--- Material provided ---
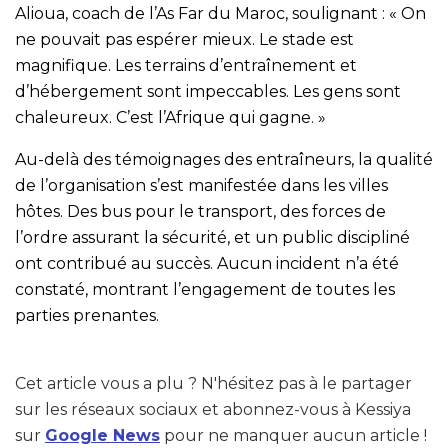
Alioua, coach de l’As Far du Maroc, soulignant : « On
ne pouvait pas espérer mieux. Le stade est
magnifique. Les terrains d’entraînement et
d’hébergement sont impeccables. Les gens sont
chaleureux. C’est l’Afrique qui gagne. »
Au-delà des témoignages des entraîneurs, la qualité
de l’organisation s’est manifestée dans les villes
hôtes. Des bus pour le transport, des forces de
l’ordre assurant la sécurité, et un public discipliné
ont contribué au succès. Aucun incident n’a été
constaté, montrant l’engagement de toutes les
parties prenantes.
Cet article vous a plu ? N'hésitez pas à le partager
sur les réseaux sociaux et abonnez-vous à Kessiya
sur
Google News
pour ne manquer aucun article !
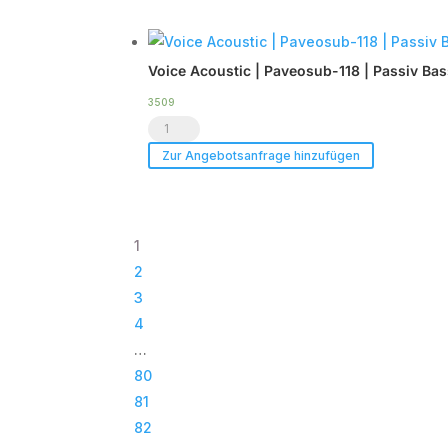
-
Case
Tourpack
|
Voice Acoustic | Paveosub-118 | Passiv Ba
(8er
TOP
Set)
Menge
3509
Voice
Menge
Acoustic
Zur Angebotsanfrage hinzufügen
|
Paveosub-
118
1
|
2
Passiv
3
Bass
4
|
…
Subwoofer
80
|
81
TOP
82
Menge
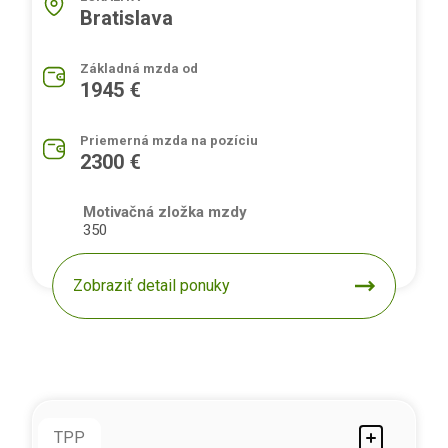
Bratislava
Základná mzda od
1945 €
Priemerná mzda na pozíciu
2300 €
Motivačná zložka mzdy
350
Zobraziť detail ponuky
TPP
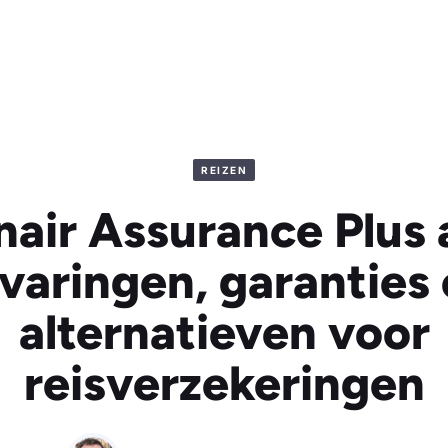
REIZEN
air Assurance Plus 
varingen, garanties
alternatieven voor
reisverzekeringen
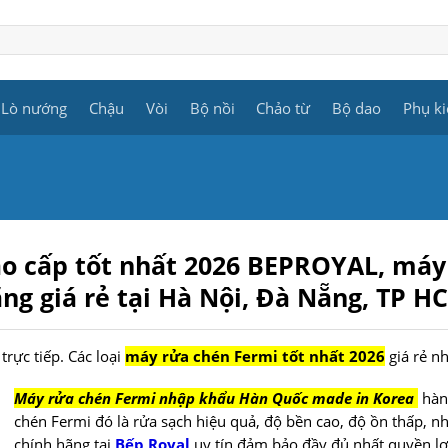
Lò nướng
Chậu
Vòi
Bộ nồi
Chảo từ
Bộ dao
Phụ ki
ao cấp tốt nhất 2026
BEPROYAL
, máy
ng giá rẻ
tại Hà Nội, Đà Nẵng, TP H
rực tiếp. Các loại
máy rửa chén Fermi tốt nhất 2026
giá rẻ n
Máy rửa chén Fermi nhập khẩu Hàn Quốc made in Korea
hàng
chén Fermi đó là rửa sạch hiệu quả, độ bền cao, độ ồn thấp, 
chính hãng tại
Bếp Royal
uy tín đảm bảo đầy đủ nhất quyền lợ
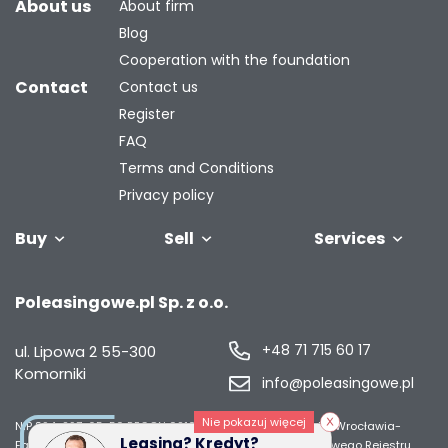
About us
About firm
Blog
Cooperation with the foundation
Contact
Contact us
Register
FAQ
Terms and Conditions
Privacy policy
Buy
Sell
Services
Vehicles
Trailers
We will buy
Bus
Leave the car
Financing
Industrial
C
Poleasingowe.pl Sp. z o.o.
your fleet
in the
machiner
settlement
+48 71 715 60 17
ul. Lipowa 2
55-300
Komorniki
info@poleasingowe.pl
Nie pokazuj więcej
NIP 894-297-65-50
REGON 021014968
Sąd Rejonowy dla Wrocławia-
Leasing? Kredyt?
Fabrycznej we Wrocławiu, IX Wydział Gospodarczy Krajowego Rejestru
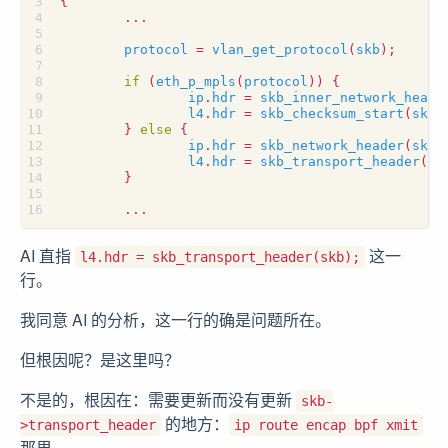
{
...
protocol
=
vlan_get_protocol
(
skb
);
if
(
eth_p_mpls
(
protocol
))
{
ip
.
hdr
=
skb_inner_network_heade
l4
.
hdr
=
skb_checksum_start
(
skb
)
}
else
{
ip
.
hdr
=
skb_network_header
(
skb
)
l4
.
hdr
=
skb_transport_header
(
sk
}
...
AI 直指
这一
l4.hdr = skb_transport_header(skb);
行。
我同意 AI 的分析，这一行的确是问题所在。
但根因呢？是这里吗？
不是的，根因在：需要更新而没有更新
skb-
的地方：
>transport_header
ip route encap bpf xmit
那里。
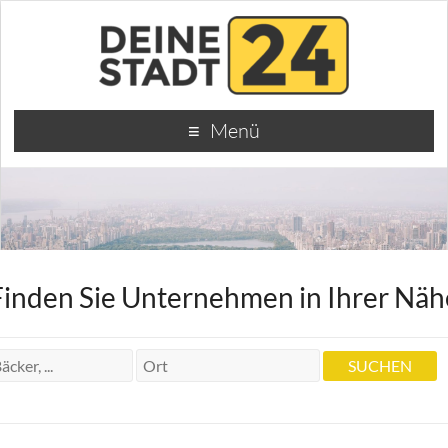
Menü
Finden Sie Unternehmen in Ihrer Näh
Heilpraktikerin Erika Dierstein
Heilpraktikerin Erika Dierstein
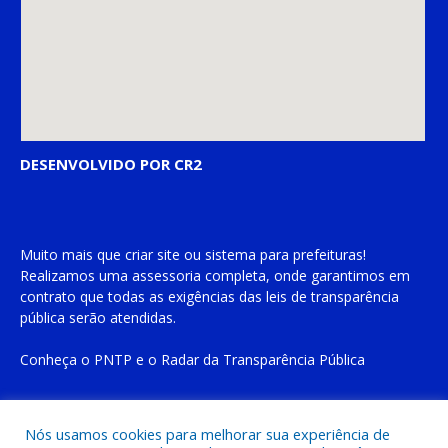
DESENVOLVIDO POR CR2
Muito mais que
criar site
ou
sistema para prefeituras
!
Realizamos uma
assessoria
completa, onde garantimos em
contrato que todas as exigências das
leis de transparência
pública
serão atendidas.
Conheça o
PNTP
e o
Radar da Transparência Pública
Nós usamos cookies para melhorar sua experiência de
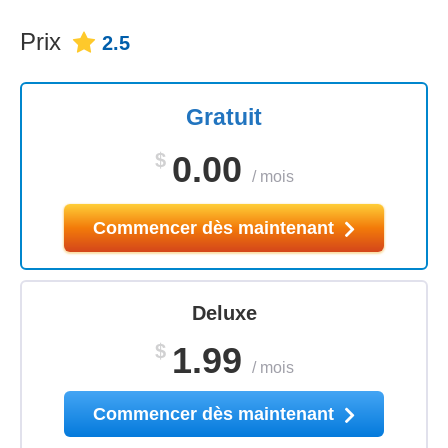
Prix
2.5
Gratuit
$
0.00
/
mois
Commencer dès maintenant
Deluxe
$
1.99
/
mois
Commencer dès maintenant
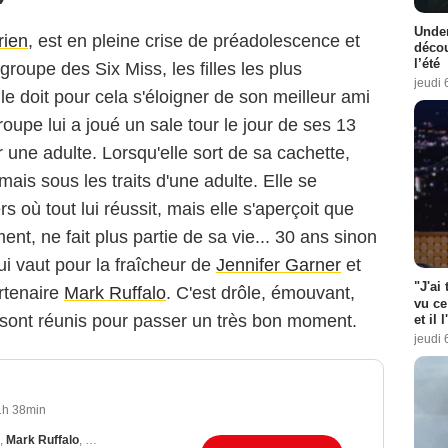
Under
rien
, est en pleine crise de préadolescence et
décou
l’été
groupe des Six Miss, les filles les plus
jeudi 
le doit pour cela s'éloigner de son meilleur ami
oupe lui a joué un sale tour le jour de ses 13
 une adulte. Lorsqu'elle sort de sa cachette,
ais sous les traits d'une adulte. Elle se
 où tout lui réussit, mais elle s'aperçoit que
iment, ne fait plus partie de sa vie... 30 ans sinon
qui vaut pour la fraîcheur de
Jennifer Garner
et
"J'ai
rtenaire
Mark Ruffalo
. C'est drôle, émouvant,
vu ce
s sont réunis pour passer un très bon moment.
et il 
jeudi 
1h 38min
,
Mark Ruffalo
,
Judy Greer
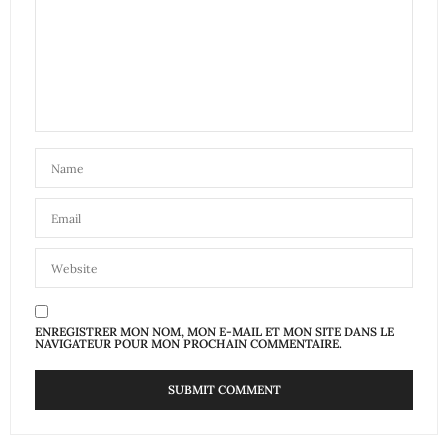
ENREGISTRER MON NOM, MON E-MAIL ET MON SITE DANS LE
NAVIGATEUR POUR MON PROCHAIN COMMENTAIRE.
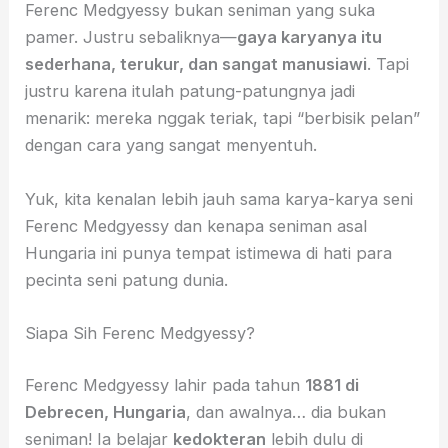
Ferenc Medgyessy bukan seniman yang suka
pamer. Justru sebaliknya—
gaya karyanya itu
sederhana, terukur, dan sangat manusiawi
. Tapi
justru karena itulah patung-patungnya jadi
menarik: mereka nggak teriak, tapi “berbisik pelan”
dengan cara yang sangat menyentuh.
Yuk, kita kenalan lebih jauh sama karya-karya seni
Ferenc Medgyessy dan kenapa seniman asal
Hungaria ini punya tempat istimewa di hati para
pecinta seni patung dunia.
Siapa Sih Ferenc Medgyessy?
Ferenc Medgyessy lahir pada tahun
1881 di
Debrecen, Hungaria
, dan awalnya… dia bukan
seniman! Ia belajar
kedokteran
lebih dulu di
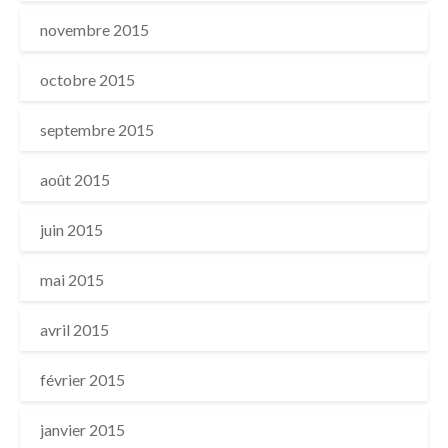
novembre 2015
octobre 2015
septembre 2015
août 2015
juin 2015
mai 2015
avril 2015
février 2015
janvier 2015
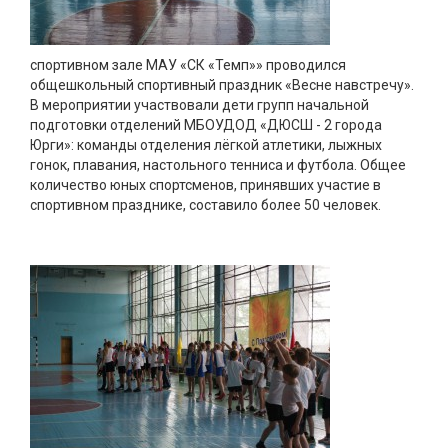
спортивном зале МАУ «СК «Темп»» проводился
общешкольный спортивный праздник «Весне навстречу».
В мероприятии участвовали дети групп начальной
подготовки отделений МБОУДОД «ДЮСШ - 2 города
Юрги»: команды отделения лёгкой атлетики, лыжных
гонок, плавания, настольного тенниса и футбола. Общее
количество юных спортсменов, принявших участие в
спортивном празднике, составило более 50 человек.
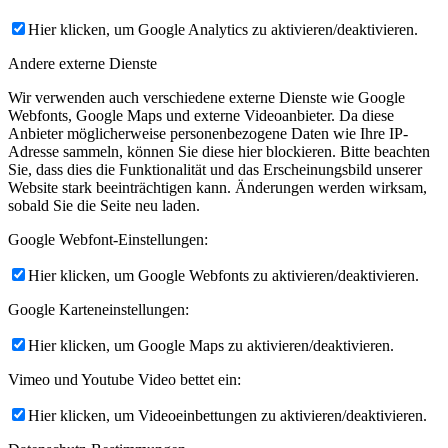
Hier klicken, um Google Analytics zu aktivieren/deaktivieren.
Andere externe Dienste
Wir verwenden auch verschiedene externe Dienste wie Google
Webfonts, Google Maps und externe Videoanbieter. Da diese
Anbieter möglicherweise personenbezogene Daten wie Ihre IP-
Adresse sammeln, können Sie diese hier blockieren. Bitte beachten
Sie, dass dies die Funktionalität und das Erscheinungsbild unserer
Website stark beeinträchtigen kann. Änderungen werden wirksam,
sobald Sie die Seite neu laden.
Google Webfont-Einstellungen:
Hier klicken, um Google Webfonts zu aktivieren/deaktivieren.
Google Karteneinstellungen:
Hier klicken, um Google Maps zu aktivieren/deaktivieren.
Vimeo und Youtube Video bettet ein:
Hier klicken, um Videoeinbettungen zu aktivieren/deaktivieren.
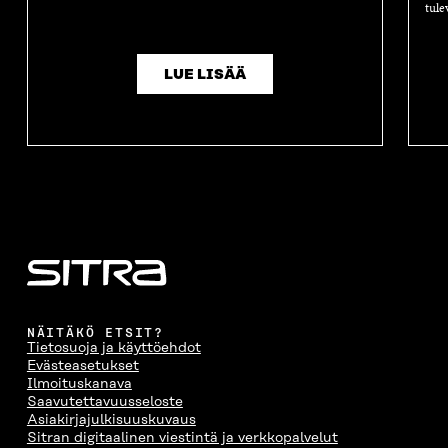
tule
LUE LISÄÄ
NÄITÄKÖ ETSIT?
Tietosuoja ja käyttöehdot
Evästeasetukset
Ilmoituskanava
Saavutettavuusseloste
Asiakirjajulkisuuskuvaus
Sitran digitaalinen viestintä ja verkkopalvelut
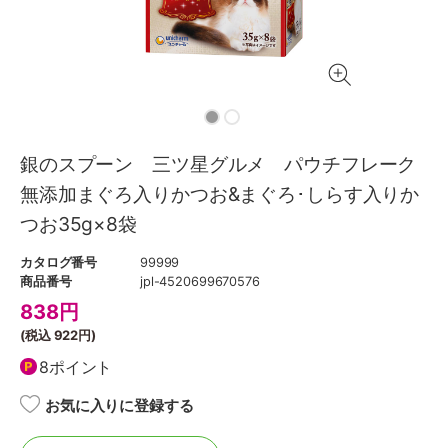
銀のスプーン 三ツ星グルメ パウチフレーク
無添加まぐろ入りかつお&まぐろ･しらす入りか
つお35g×8袋
カタログ番号
99999
商品番号
jpl-4520699670576
838
円
(税込
922円
)
8ポイント
お気に入りに登録する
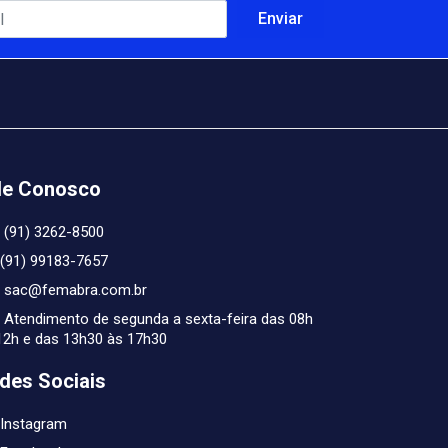
le Conosco
(91) 3262-8500
(91) 99183-7657
sac@femabra.com.br
Atendimento de segunda a sexta-feira das 08h
12h e das 13h30 às 17h30
des Sociais
Instagram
---
--- Exercise instructions ---
Every record above must be printed exactly, except for its images.

--- Solved exercise ---
Alioua, coach de l’As Far du Maroc, soulignant : « On
ne pouvait pas espérer mieux. Le stade est
magnifique. Les terrains d’entraînement et
d’hébergement sont impeccables. Les gens sont
chaleureux. C’est l’Afrique qui gagne. »
Au-delà des témoignages des entraîneurs, la qualité
de l’organisation s’est manifestée dans les villes
hôtes. Des bus pour le transport, des forces de
l’ordre assurant la sécurité, et un public discipliné
ont contribué au succès. Aucun incident n’a été
constaté, montrant l’engagement de toutes les
parties prenantes.
Cet article vous a plu ? N'hésitez pas à le partager
sur les réseaux sociaux et abonnez-vous à Kessiya
sur
Google News
pour ne manquer aucun article !
-
Case
Tourpack
|
Voice Acoustic | Paveosub-118 | Passiv Ba
(8er
TOP
Set)
Menge
3509
Voice
Menge
Acoustic
Zur Angebotsanfrage hinzufügen
|
Paveosub-
118
1
|
2
Passiv
3
Bass
4
|
…
Subwoofer
80
|
81
TOP
82
Menge
Bratislava
Základná mzda od
1945 €
Priemerná mzda na pozíciu
2300 €
Motivačná zložka mzdy
350
Zobraziť detail ponuky
TPP
REIZEN
air Assurance Plus 
varingen, garanties
alternatieven voor
reisverzekeringen
Lò nướng
Chậu
Vòi
Bộ nồi
Chảo từ
Bộ dao
Phụ ki
ao cấp tốt nhất 2026
BEPROYAL
, máy
ng giá rẻ
tại Hà Nội, Đà Nẵng, TP H
rực tiếp. Các loại
máy rửa chén Fermi tốt nhất 2026
giá rẻ n
Máy rửa chén Fermi nhập khẩu Hàn Quốc made in Korea
hàng
chén Fermi đó là rửa sạch hiệu quả, độ bền cao, độ ồn thấp, 
chính hãng tại
Bếp Royal
uy tín đảm bảo đầy đủ nhất quyền lợ
About us
About firm
Blog
Cooperation with the foundation
Contact
Contact us
Register
FAQ
Terms and Conditions
Privacy policy
Buy
Sell
Services
Vehicles
Trailers
We will buy
Bus
Leave the car
Financing
Industrial
C
Poleasingowe.pl Sp. z o.o.
your fleet
in the
machiner
settlement
+48 71 715 60 17
ul. Lipowa 2
55-300
Komorniki
info@poleasingowe.pl
Nie pokazuj więcej
NIP 894-297-65-50
REGON 021014968
Sąd Rejonowy dla Wrocławia-
Leasing? Kredyt?
Fabrycznej we Wrocławiu, IX Wydział Gospodarczy Krajowego Rejestru
{
...
protocol
=
vlan_get_protocol
(
skb
);
if
(
eth_p_mpls
(
protocol
))
{
ip
.
hdr
=
skb_inner_network_heade
l4
.
hdr
=
skb_checksum_start
(
skb
)
}
else
{
ip
.
hdr
=
skb_network_header
(
skb
)
l4
.
hdr
=
skb_transport_header
(
sk
}
...
AI 直指
这一
l4.hdr = skb_transport_header(skb);
行。
我同意 AI 的分析，这一行的确是问题所在。
但根因呢？是这里吗？
不是的，根因在：需要更新而没有更新
skb-
的地方：
>transport_header
ip route encap bpf xmit
那里。
Menü
Finden Sie Unternehmen in Ihrer Näh
Heilpraktikerin Erika Dierstein
Heilpraktikerin Erika Dierstein
DESENVOLVIDO POR CR2
Muito mais que
criar site
ou
sistema para prefeituras
!
Realizamos uma
assessoria
completa, onde garantimos em
contrato que todas as exigências das
leis de transparência
pública
serão atendidas.
Conheça o
PNTP
e o
Radar da Transparência Pública
Nós usamos cookies para melhorar sua experiência de
Prix
2.5
Gratuit
$
0.00
/
mois
Commencer dès maintenant
Deluxe
$
1.99
/
mois
Commencer dès maintenant
Under
rien
, est en pleine crise de préadolescence et
décou
l’été
groupe des Six Miss, les filles les plus
jeudi 
le doit pour cela s'éloigner de son meilleur ami
oupe lui a joué un sale tour le jour de ses 13
 une adulte. Lorsqu'elle sort de sa cachette,
ais sous les traits d'une adulte. Elle se
 où tout lui réussit, mais elle s'aperçoit que
iment, ne fait plus partie de sa vie... 30 ans sinon
qui vaut pour la fraîcheur de
Jennifer Garner
et
"J'ai
rtenaire
Mark Ruffalo
. C'est drôle, émouvant,
vu ce
s sont réunis pour passer un très bon moment.
et il 
jeudi 
1h 38min
,
Mark Ruffalo
,
Judy Greer
ENREGISTRER MON NOM, MON E-MAIL ET MON SITE DANS LE
NAVIGATEUR POUR MON PROCHAIN COMMENTAIRE.
Ferenc Medgyessy bukan seniman yang suka
pamer. Justru sebaliknya—
gaya karyanya itu
sederhana, terukur, dan sangat manusiawi
. Tapi
justru karena itulah patung-patungnya jadi
menarik: mereka nggak teriak, tapi “berbisik pelan”
dengan cara yang sangat menyentuh.
Yuk, kita kenalan lebih jauh sama karya-karya seni
Ferenc Medgyessy dan kenapa seniman asal
Hungaria ini punya tempat istimewa di hati para
pecinta seni patung dunia.
Siapa Sih Ferenc Medgyessy?
Ferenc Medgyessy lahir pada tahun
1881 di
Debrecen, Hungaria
, dan awalnya… dia bukan
seniman! Ia belajar
kedokteran
lebih dulu di
novembre 2015
octobre 2015
septembre 2015
août 2015
juin 2015
mai 2015
avril 2015
février 2015
janvier 2015
спортивном зале МАУ «СК «Темп»» проводился
общешкольный спортивный праздник «Весне навстречу».
В мероприятии участвовали дети групп начальной
подготовки отделений МБОУДОД «ДЮСШ - 2 города
Юрги»: команды отделения лёгкой атлетики, лыжных
гонок, плавания, настольного тенниса и футбола. Общее
количество юных спортсменов, принявших участие в
спортивном празднике, составило более 50 человек.
Hier klicken, um Google Analytics zu aktivieren/deaktivieren.
Andere externe Dienste
Wir verwenden auch verschiedene externe Dienste wie Google
Webfonts, Google Maps und externe Videoanbieter. Da diese
Anbieter möglicherweise personenbezogene Daten wie Ihre IP-
Adresse sammeln, können Sie diese hier blockieren. Bitte beachten
Sie, dass dies die Funktionalität und das Erscheinungsbild unserer
Website stark beeinträchtigen kann. Änderungen werden wirksam,
sobald Sie die Seite neu laden.
Google Webfont-Einstellungen:
Hier klicken, um Google Webfonts zu aktivieren/deaktivieren.
Google Karteneinstellungen:
Hier klicken, um Google Maps zu aktivieren/deaktivieren.
Vimeo und Youtube Video bettet ein:
Hier klicken, um Videoeinbettungen zu aktivieren/deaktivieren.
tule
LUE LISÄÄ
NÄITÄKÖ ETSIT?
Tietosuoja ja käyttöehdot
Evästeasetukset
Ilmoituskanava
Saavutettavuusseloste
Asiakirjajulkisuuskuvaus
Sitran digitaalinen viestintä ja verkkopalvelut
銀のスプーン 三ツ星グルメ パウチフレーク
無添加まぐろ入りかつお&まぐろ･しらす入りか
つお35g×8袋
カタログ番号
99999
商品番号
jpl-4520699670576
838
円
(税込
922円
)
8ポイント
お気に入りに登録する
le Conosco
(91) 3262-8500
(91) 99183-7657
sac@femabra.com.br
Atendimento de segunda a sexta-feira das 08h
12h e das 13h30 às 17h30
des Sociais
Instagram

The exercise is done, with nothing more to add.